Jonathon (Jonathon Pawlowski) has returned to the family home for Christmas, and he has come bearing gifts. Unfortunately for him, they are not gifts which his feckless ‘loved ones’ remotely appreciate. Not even bothering to disguise their contempt, they oafishly guffaw before even opening the packages – what disgusting trinket could our impoverished brother have bought us this year? – before dismissing some relatively reasonable presents. Sarah (Sarah Elizabeth Stephens) sneers that a care-package including moisturiser “must be for someone else,” because her skin moistens itself on its own, while Chris (Chris Genovese) turns his nose up at a $9 gift card.

The problem is, the story here does not seem aware of where it wants to draw its battle lines. On the one hand, we’re primed to root for Jonathon against his ungrateful relatives, but on the other hand, when he stands up to them for being so ungrateful, he reveals that he didn’t bother to get the youngest family member Riley (Riley Madison Fuller) anything at all. Not even something humorously shoddy. There might have been something humorous to play up in that absent-minded hypocrisy, if it weren’t magnified a million times by the rest of the family meanwhile, none of whom have offered him anything.
Perhaps this arbitrary and confusing mess of disappointment and jerkish behaviour is an accurate pastiche of a Hallmark film. Perhaps this is an accurate moment of disconnect you would find in one of that brand’s hackneyed films. The problem is that most of us haven’t seen many, if any, of those films – so to recreate them faithfully without installing some normative voice of reason, helping us compare our usual narrative expectations with this nightmare, leaves us utterly lost.
I do believe this confusion, for better or for worse, is what the writers were going for, and I suppose they achieved what they were setting out to do then.

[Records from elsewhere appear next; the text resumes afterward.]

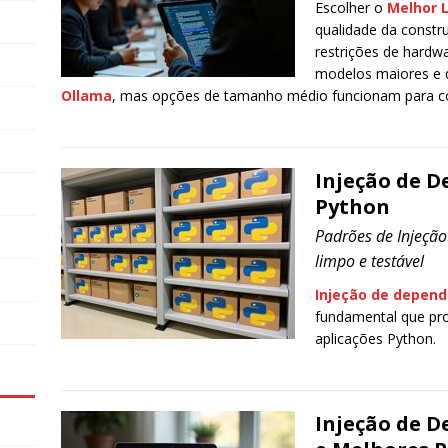
Escolher o
Melhor 
qualidade da constru
restrições de hard
modelos maiores e d
Ollama
, mas opções de tamanho médio funcionam para co
Injeção de D
Python
Padrões de Injeçã
limpo e testável
Injeção de depend
fundamental que pro
aplicações Python.
Injeção de D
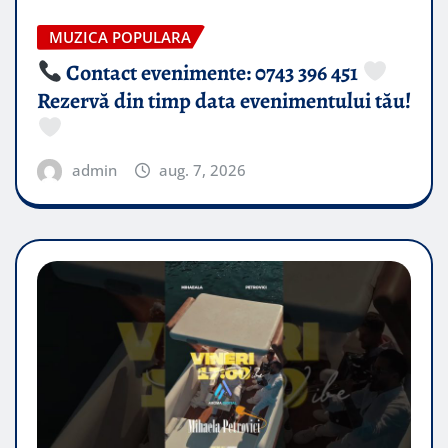
MUZICA POPULARA
Contact evenimente: 0743 396 451
Rezervă din timp data evenimentului tău!
admin
aug. 7, 2026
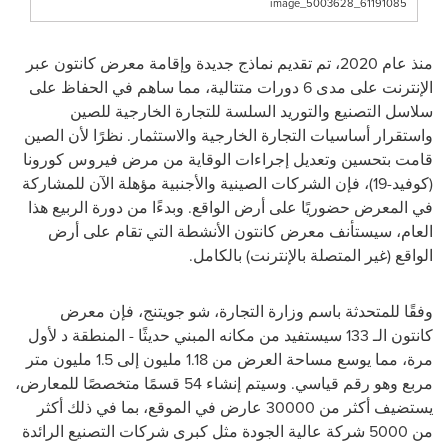
image_5003628_61191085
منذ عام 2020، تم تقديم نماذج جديدة وإقامة معرض كانتون عبر
الإنترنت على مدى 6 دورات متتالية، مما ساهم في الحفاظ على
سلاسل التصنيع والتوريد السلسة للتجارة الخارجية للصين
واستقرار أساسيات التجارة الخارجية والاستثمار. نظرًا لأن الصين
قامت بتحسين وتعديل إجراءات الوقاية من مرض فيروس كورونا
(كوفيد-19)، فإن الشركات الصينية والأجنبية مؤهلة الآن للمشاركة
في المعرض حضوريًا على أرض الواقع. وبدءًا من دورة الربيع هذا
العام، سيستأنف معرض كانتون الأنشطة التي تقام على أرض
الواقع (غير المتصلة بالإنترنت) بالكامل.
وفقًا للمتحدثة باسم وزارة التجارة، شو جويتنج، فإن معرض
كانتون الـ 133 سيستفيد من مكانه المبني حديثًا - المنطقة د لأول
مرة، مما يوسع مساحة العرض من 1.18 مليون إلى 1.5 مليون متر
مربع وهو رقم قياسي. وسيتم إنشاء 54 قسمًا متخصصًا للمعارض،
يستضيف أكثر من 30000 عارض في الموقع، بما في ذلك أكثر
من 5000 شركة عالية الجودة مثل كبرى شركات التصنيع الرائدة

I don’t know how well a lot of that works as a stand-alone comedy for the uninitiated – but to be fair, there are a couple of standout moments where it does pay off.

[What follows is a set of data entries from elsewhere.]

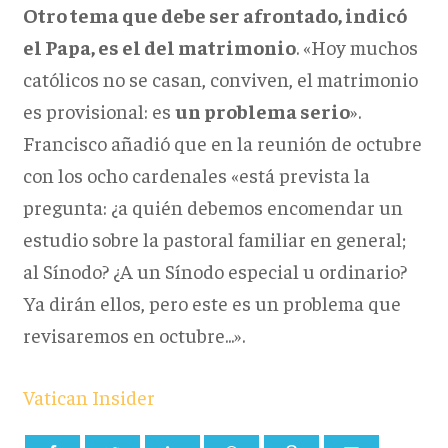
Otro tema que debe ser afrontado, indicó
el Papa, es el del matrimonio
. «Hoy muchos
católicos no se casan, conviven, el matrimonio
es provisional: es
un problema serio
».
Francisco añadió que en la reunión de octubre
con los ocho cardenales «está prevista la
pregunta: ¿a quién debemos encomendar un
estudio sobre la pastoral familiar en general;
al Sínodo? ¿A un Sínodo especial u ordinario?
Ya dirán ellos, pero este es un problema que
revisaremos en octubre...».
Vatican Insider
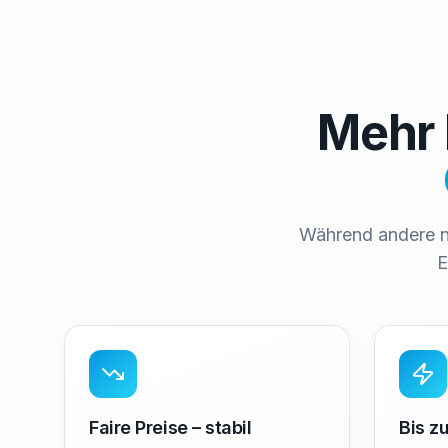
Mehr 
Während andere n
E
Faire Preise – stabil
Bis zu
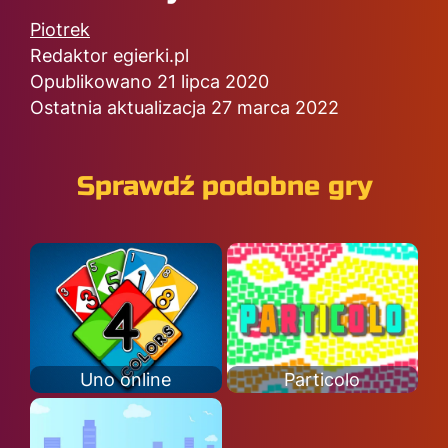
Piotrek
Redaktor egierki.pl
Opublikowano 21 lipca 2020
Ostatnia aktualizacja 27 marca 2022
Sprawdź podobne gry
Uno online
Particolo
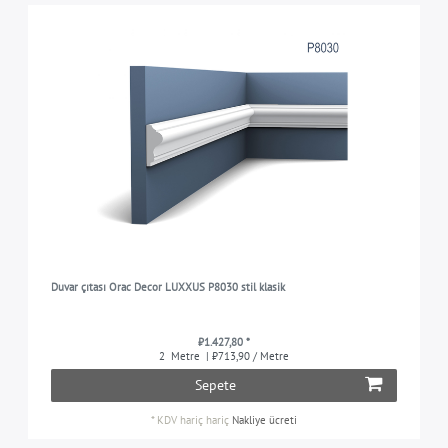
Duvar çıtası Orac Decor LUXXUS P8030 stil klasik
₺1.427,80 *
2
Metre
| ₺713,90 / Metre
Sepete
*
KDV hariç
hariç
Nakliye ücreti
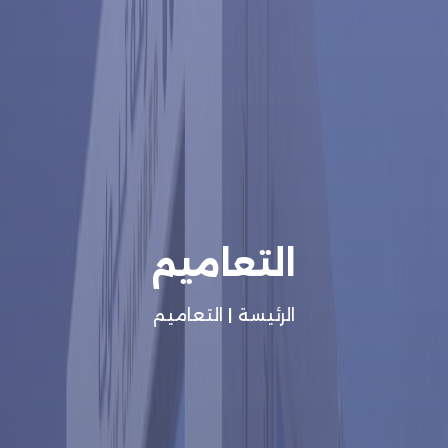
التعاميم
الرئيسة
|
التعاميم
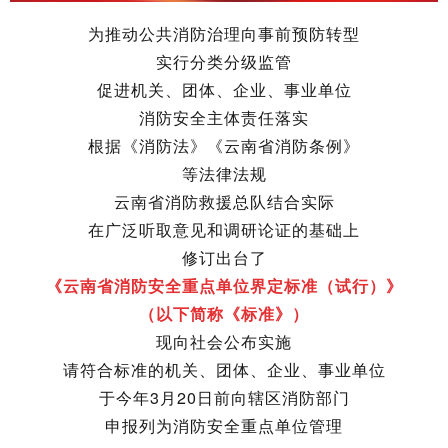
为推动公共消防治理向事前预防转型
实行分类分级监管
促进机关、团体、企业、事业单位
消防安全主体责任落实
根据《消防法》《云南省消防条例》
等法律法规
云南省消防救援总队结合实际
在广泛听取意见和调研论证的基础上
修订出台了
《云南省消防安全重点单位界定标准（试行）》
（以下简称《标准》）
现向社会公布实施
请符合标准的机关、团体、企业、事业单位
于今年3月20日前向辖区消防部门
申报列为消防安全重点单位管理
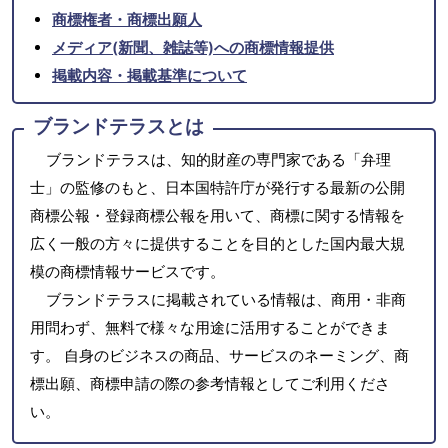
商標権者・商標出願人
メディア(新聞、雑誌等)への商標情報提供
掲載内容・掲載基準について
ブランドテラスとは
ブランドテラスは、知的財産の専門家である「弁理
士」の監修のもと、日本国特許庁が発行する最新の公開
商標公報・登録商標公報を用いて、商標に関する情報を
広く一般の方々に提供することを目的とした国内最大規
模の商標情報サービスです。
ブランドテラスに掲載されている情報は、商用・非商
用問わず、無料で様々な用途に活用することができま
す。 自身のビジネスの商品、サービスのネーミング、商
標出願、商標申請の際の参考情報としてご利用くださ
い。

In particular, one monologue from the family’s ageing mother (Elizabeth Becka) is delightfully unhinged. Attempting to explain why her children should value every moment they have together, and not give up on the magic of spending Christmas together, her Biden-esque, half-remembered ramble manages to actually give an excellent reason why they might want to give each other’s company a miss at this time of year – before everyone just decides they love each other again.
It’s a fantastic moment of contrast, and shows what might have been accomplished had the filmmakers given more space for areas of realism to encroach on the genre of storytelling they wanted to lampoon. After all, Christmas can be a truly horrific experience for some people in real life – so there would be more humour either in seeing how a Hallmark character would react to the harshness of the real world, or in placing a ‘normal’ person in the middle of an inane, consumerist fable of the Hallmark universe.

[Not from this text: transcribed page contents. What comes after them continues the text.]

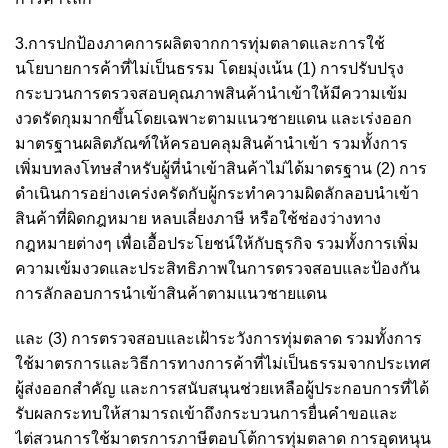
3.การปกป้องภาคการผลิตจากการทุ่มตลาดและการใช้
นโยบายการค้าที่ไม่เป็นธรรม โดยมุ่งเน้น (1) การปรับปรุง
กระบวนการตรวจสอบคุณภาพสินค้านำเข้าให้มีความเข้ม
งวดรัดกุมมากขึ้นโดยเฉพาะตามแนวชายแดน และเร่งออก
มาตรฐานผลิตภัณฑ์ให้ครอบคลุมสินค้านำเข้า รวมทั้งการ
เพิ่มบทลงโทษสำหรับผู้ที่นำเข้าสินค้าไม่ได้มาตรฐาน (2) การ
ดำเนินการอย่างเคร่งครัดกับผู้กระทำความผิดลักลอบนำเข้า
สินค้าที่ผิดกฎหมาย หลบเลี่ยงภาษี หรือใช้ช่องว่างทาง
กฎหมายต่างๆ เพื่อเอื้อประโยชน์ให้กับธุรกิจ รวมทั้งการเพิ่ม
ความเข้มงวดและประสิทธิภาพในการตรวจสอบและป้องกัน
การลักลอบการนำเข้าสินค้าตามแนวชายแดน
และ (3) การตรวจสอบและเฝ้าระวังการทุ่มตลาด รวมทั้งการ
ใช้มาตรการและวิธีการทางการค้าที่ไม่เป็นธรรมจากประเทศ
ผู้ส่งออกสำคัญ และการสนับสนุนช่วยเหลือผู้ประกอบการที่ได้
รับผลกระทบให้สามารถเข้าถึงกระบวนการยื่นคำขอและ
ไต่สวนการใช้มาตรการภาษีตอบโต้การทุ่มตลาด การอุดหนุน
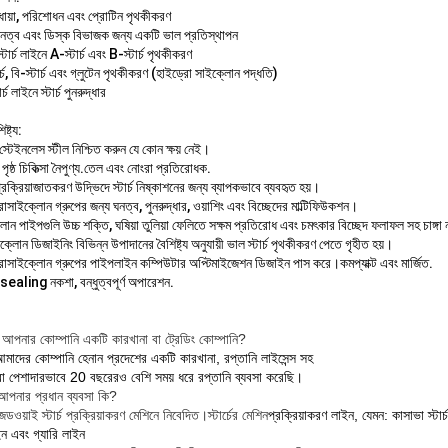
চ ধোয়া, পরিশোধন এবং প্রোটিন পৃথকীকরণ
চ ঘনত্ব এবং ডিস্ক বিভাজক জন্য একটি ভাল প্রতিস্থাপন
টার্চ লাইনে A-স্টার্চ এবং B-স্টার্চ পৃথকীকরণ
র্চ, বি-স্টার্চ এবং গ্লুটেন পৃথকীকরণ (হাইড্রো সাইক্লোন পদ্ধতি)
ার্চ লাইনে স্টার্চ পুনরুদ্ধার
ষ্ট্য:
ণ স্টেইনলেস স্টীল নিশ্চিত করুন যে কোন ক্ষয় নেই।
পৃষ্ঠ চিকিত্সা নৈপুণ্য.তেল এবং নোংরা প্রতিরোধক.
 প্রক্রিয়াজাতকরণ উদ্ভিদে স্টার্চ নিষ্কাশনের জন্য ব্যাপকভাবে ব্যবহৃত হয়।
োসাইক্লোন গ্রুপের জন্য ঘনত্ব, পুনরুদ্ধার, ওয়াশিং এবং বিচ্ছেদের মাল্টিফিউকশন।
োন পাইপগুলি উচ্চ শক্তি, ঘষিয়া তুলিয়া ফেলিতে সক্ষম প্রতিরোধ এবং চমৎকার বিচ্ছেদ ফলাফল সহ চাঙ্গ
ক্লোন ডিজাইনিং বিভিন্ন উপাদানের বৈশিষ্ট্য অনুযায়ী ভাল স্টার্চ পৃথকীকরণ পেতে গৃহীত হয়।
রোসাইক্লোন গ্রুপের পাইপলাইন কম্পিউটার অপ্টিমাইজেশন ডিজাইন পাস করে।কমপ্যাক্ট এবং মার্জিত.
sealing নকশা, বন্ধুত্বপূর্ণ অপারেশন.
: আপনার কোম্পানি একটি কারখানা বা ট্রেডিং কোম্পানি?
মাদের কোম্পানি হেনান প্রদেশের একটি কারখানা, রপ্তানি লাইসেন্স সহ
 পেশাদারভাবে 20 বছরেরও বেশি সময় ধরে রপ্তানি ব্যবসা করেছি।
.আপনার প্রধান ব্যবসা কি?
ডওয়াই স্টার্চ প্রক্রিয়াকরণ মেশিনে নিবেদিত।স্টার্চের মেশিন
প্রক্রিয়াকরণ লাইন, যেমন: কাসাভা স্টার্
ন এবং গ্যারি লাইন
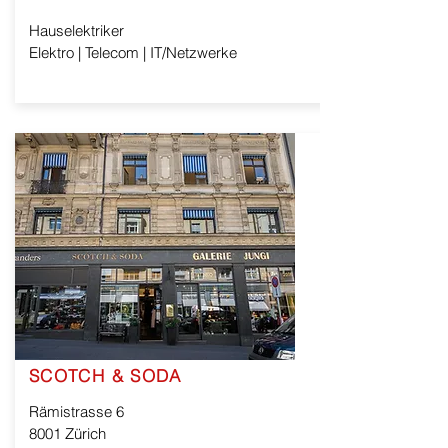
Hauselektriker
Elektro | Telecom | IT/Netzwerke
SCOTCH & SODA
Rämistrasse 6
8001 Zürich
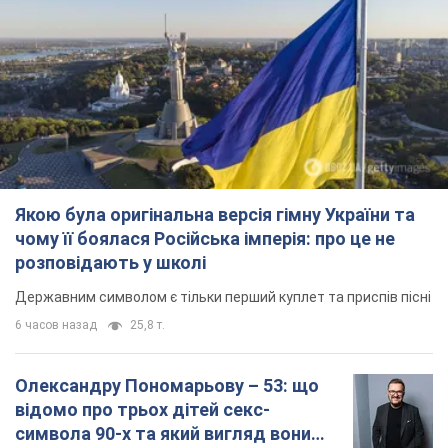
Якою була оригінальна версія гімну України та
чому її боялася Російська імперія: про це не
розповідають у школі
Державним символом є тільки перший куплет та приспів пісні
6 часов назад
25,8 т.
Олександру Пономарьову – 53: що
відомо про трьох дітей секс-
символа 90-х та який вигляд вони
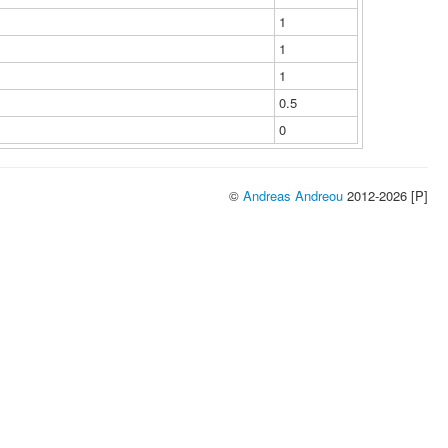
1
1
1
0.5
0
©
Andreas Andreou
2012-2026 [P]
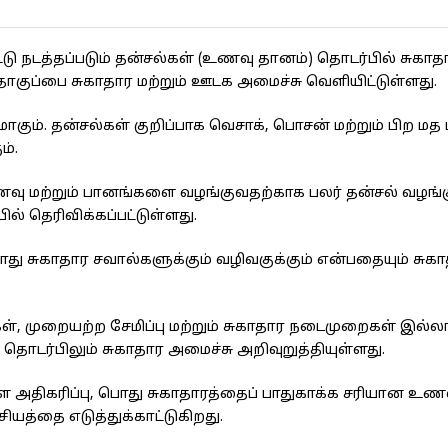
டு நடத்தப்படும் தன்சல்கள் (உணவு தானம்) தொடர்பில் சுகாத
ப்பை சுகாதார மற்றும் ஊடக அமைச்சு வெளியிட்டுள்ளது.
ாகும். தன்சல்கள் குறிப்பாக வெசாக், பொசன் மற்றும் பிற மத ம
ம்.
வு மற்றும் பானங்களை வழங்குவதற்காக பலர் தன்சல் வழங்க
 தெரிவிக்கப்பட்டுள்ளது.
ொது சுகாதார சவால்களுக்கும் வழிவகுக்கும் என்பதையும் சுக
், முறையற்ற சேமிப்பு மற்றும் சுகாதார நடைமுறைகள் இல்
தொடர்பிலும் சுகாதார அமைச்சு அறிவுறுத்தியுள்ளது.
 அதிகரிப்பு, பொது சுகாதாரத்தைப் பாதுகாக்க சரியான உண
த்தை எடுத்துக்காட்டுகிறது.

With all that being said, one of the film’s biggest positives seems to be that because it is so convincing as a confused and nonsensical Hallmark film, it has alarmed and frustrated a large number of Hallmark’s real target audience. A quick browse through the comments of the film’s YouTube listing shows that many viewers bluntly dismiss it as “missing the mark” without elaborating, or they believe it was a strange way of getting across a message of festive unity, while utterly misunderstanding the grim warning Mom might have been trying to get across while she gets all shaky over the pecan pie. The fact those people either seem to have been suckered in by the joke, or enraged by it, is a worthy Christmas present for any misanthrope, and I can only thank the filmmakers.